Getting ready to sell your company can feel like a huge undertaking. “We put it off for years because it’s so time-consuming,” some clients confide. At Aethlon we’ve focused on five key areas that business owners should address before selling to position their company for success.
For simplicity, we refer to these as CLOSE:
- Clean Up The Financials
- List Future Growth Opportunities
- Organize a Management Succession Plan
- Seize New Business
- Establish Your Price
1. Clean Up The Financials
Financials need to be organized to clearly show the company’s successful track record and future growth opportunities. Buyers are often looking at a dozen different acquisitions at any one time, and they do not want to sift through poorly constructed financials. They simply move on.
While it is Aethlon’s job to help format your financials into an easy-to-read format, hiring an outside accounting firm to review, or even audit, your financials for the last three years before the sale process can get your financials in tip-top shape. Not only will an external accounting firm help organize the numbers, but they will also identify any potential issues that could impact EBITDA, such as accounting procedures that are not in accordance with generally accepted accounting principles (GAAP).
If financials aren’t compiled according to GAAP, a buyer will bring it up during due diligence. This may lead to financials being restated and an adjustment to the originally negotiated purchase price. The sooner you clean up financials, the better.
2. List Future Growth Opportunities
Buyers are most interested in the strength of your company’s future revenue stream, so if you can clearly define your growth opportunities and demonstrate that your future cash flows are repeatable and predictable, you can increase buyer interest.
The best way to do this is by examining your sales pipeline and current customers. We ask our clients to list their top 25 customers for the last five years and estimate what each customer could provide for future revenue. We request they do the same with their sales pipeline and identify which opportunities could turn into significant revenue. Having this analysis to share with potential buyers takes the guesswork out of the process and shows a clear path to continued profitability.

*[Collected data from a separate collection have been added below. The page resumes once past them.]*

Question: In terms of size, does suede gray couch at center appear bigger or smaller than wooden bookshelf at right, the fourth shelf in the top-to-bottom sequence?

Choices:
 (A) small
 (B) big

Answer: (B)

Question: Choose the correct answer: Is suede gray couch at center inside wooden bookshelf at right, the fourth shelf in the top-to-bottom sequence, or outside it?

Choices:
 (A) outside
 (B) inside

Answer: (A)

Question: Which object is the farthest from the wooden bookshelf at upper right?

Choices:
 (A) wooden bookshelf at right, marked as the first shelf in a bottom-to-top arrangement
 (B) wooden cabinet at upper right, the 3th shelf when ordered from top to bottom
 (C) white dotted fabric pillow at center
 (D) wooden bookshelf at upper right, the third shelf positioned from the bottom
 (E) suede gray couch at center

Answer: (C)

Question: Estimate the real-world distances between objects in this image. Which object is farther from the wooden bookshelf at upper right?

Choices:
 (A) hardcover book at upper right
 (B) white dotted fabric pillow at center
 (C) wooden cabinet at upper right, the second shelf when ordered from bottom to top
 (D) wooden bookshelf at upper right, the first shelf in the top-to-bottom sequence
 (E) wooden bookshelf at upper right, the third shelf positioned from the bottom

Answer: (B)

3. Organize And Build Your Management Team
Strategic buyers have executives who can run a newly acquired business, but not all private equity buyers have them, particularly those that are hands off. They will be looking for a company that runs well without the owner’s involvement. To avoid losing these buyers, build a strong management team that can successfully operate the company post sale.

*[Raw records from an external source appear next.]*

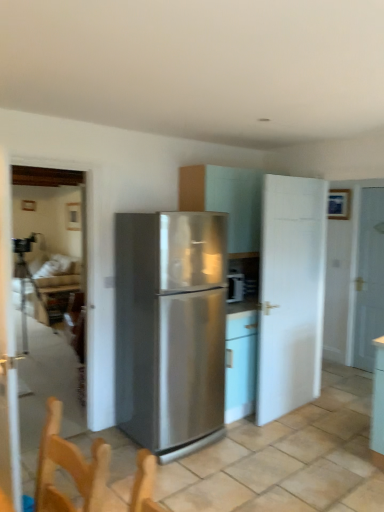 Question: Is stainless steel refrigerator at center closer to camera compared to wooden table at lower left?

Choices:
 (A) no
 (B) yes

Answer: (B)

Question: Is stainless steel refrigerator at center facing away from wooden table at lower left?

Choices:
 (A) no
 (B) yes

Answer: (B)

Question: Can you confirm if stainless steel refrigerator at center is smaller than wooden table at lower left?

Choices:
 (A) yes
 (B) no

Answer: (B)

Question: From the image's perspective, would you say stainless steel refrigerator at center is shown under wooden table at lower left?

Choices:
 (A) no
 (B) yes

Answer: (A)

Question: Is stainless steel refrigerator at center not inside wooden table at lower left?

Choices:
 (A) yes
 (B) no

Answer: (A)

Question: In terms of height, does white matte door at right, the second door viewed from the left, look taller or shorter compared to matte white cabinet at center?

Choices:
 (A) tall
 (B) short

Answer: (A)

Question: Considering their positions, is white matte door at right, placed as the 1th door when sorted from back to front, located in front of or behind matte white cabinet at center?

Choices:
 (A) front
 (B) behind

Answer: (B)

Question: Would you say white matte door at right, the second door viewed from the left, is to the left or to the right of matte white cabinet at center in the picture?

Choices:
 (A) right
 (B) left

Answer: (A)

Question: Choose the correct answer: Is white matte door at right, the second door viewed from the left, inside matte white cabinet at center or outside it?

Choices:
 (A) outside
 (B) inside

Answer: (A)

Question: Looking at their shapes, would you say white matte door at center-right, placed as the first door when sorted from left to right, is wider or thinner than transparent glass door at left, positioned as the second glass door in back-to-front order?

Choices:
 (A) thin
 (B) wide

Answer: (A)

Question: From a real-world perspective, is white matte door at center-right, acting as the 1th door starting from the front, positioned above or below transparent glass door at left, which is the first glass door from front to back?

We always ask our clients if they have a strong management team in place. If not, we advise they build one in advance of the sale process.

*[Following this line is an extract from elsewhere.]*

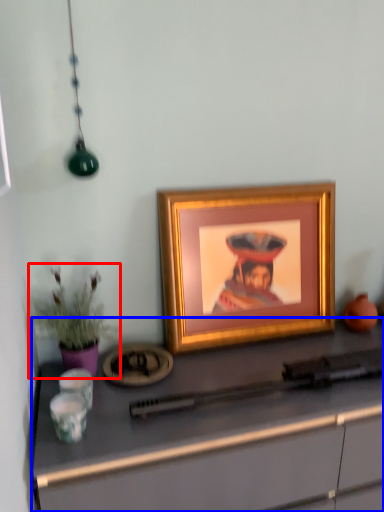 Question: Which of the following is the farthest to the observer, houseplant (highlighted by a red box) or desk (highlighted by a blue box)?

Choices:
 (A) houseplant
 (B) desk

Answer: (A)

Showing the company runs well without the business owner’s involvement attracts more buyers. The entire team doesn’t need to be in place, but you should highlight your management plan with potential buyers.
4. Seize New Business
Even though buyers determine a company’s value based on future cash flows, they won’t pay for theoretical business opportunities. If you have an untapped customer segment, a new geography, and/or a new product idea, start pursuing those opportunities pre-sale.
You do not have to turn these opportunities into profitable revenue right away, but we recommend showing some measurable progress to get the most value in a sale. Measurable progress can include:
- business plan and timeline,
- patent applications,
- sales plans,
- market studies that demonstrate a path toward capitalizing on new opportunities.
5. Establish Your Price
One of the biggest hurdles in completing a sale can be a business owner who has an unrealistic price expectation. This is often based on assuming the most recent sale of another business in the industry is an accurate reflection of their own company’s value. The mistake here is thinking that businesses are all the same; The truth is that they’re all unique:
- Your company’s size, profitability and future prospects matter,
- the management team matters,
- long-term customer relationships matter.
Comparable deals can be a helpful guide, but the true value is what the market is willing to pay. We are firm believers in running robust sale processes to get a full picture of how buyers view your business.
This doesn’t mean you should go into the sale process without price expectations.
Establish your price based on what you think is fair value for your business. We will review the current industry valuation trends to determine if your fair value aligns with the general market. If it does (or the market is higher), it is probably a good time to sell. If your price expectations are higher than the market, it might not be the time to run a sale process. That is why establishing your price before the sale process begins is important.
The Benefit Of Selecting Your Team Of Advisors Early
Ideally, collaborate with your investment banker well before a sale. The process is more efficient when we are brought in early to assemble the financials, projections, write the Confidential Investment Memorandum (CIM) and populate the data room with company files. Tax lawyers and accountants are also best consulted early. There can be significant tax advantages to structuring the transaction a certain way, and oftentimes, these tax advantages can only occur if there has been careful planning.